**Task:** The expected output is the set of lines below beginning at the one that contains "возможен. В продаже" and ending at the final line, reproduced exactly.
Extracted information START
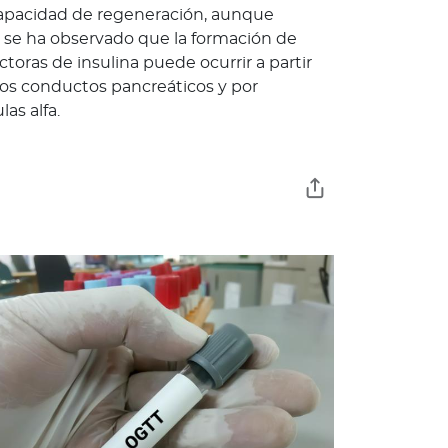
capacidad de regeneración, aunque
, se ha observado que la formación de
toras de insulina puede ocurrir a partir
los conductos pancreáticos y por
as alfa.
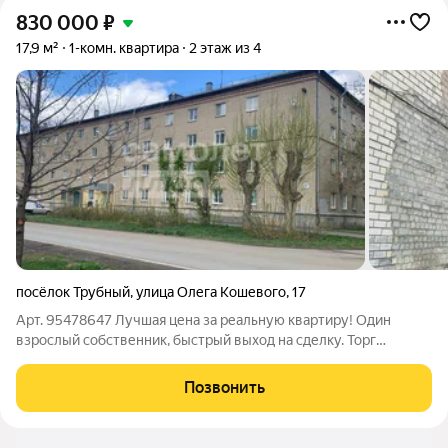
830 000
₽
17,9 м²
1-комн. квартира
2 этаж из 4
посёлок Трубный
,
улица Олега Кошевого
,
17
Арт. 95478647 Лучшая цена за реальную квартиру! Один
взрослый собственник, быстрый выход на сделку. Торг
возможен. В продаже уютная Гостинка на 2 этаже 4 -этажного
кирпичного дома в самой тихой секции. Общее состояние
Позвонить
квартиры - косметический ремонт,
Extracted information END
**Expected answer:**
возможен. В продаже уютная Гостинка на 2 этаже 4 -этажного
кирпичного дома в самой тихой секции. Общее состояние
Позвонить
квартиры - косметический ремонт,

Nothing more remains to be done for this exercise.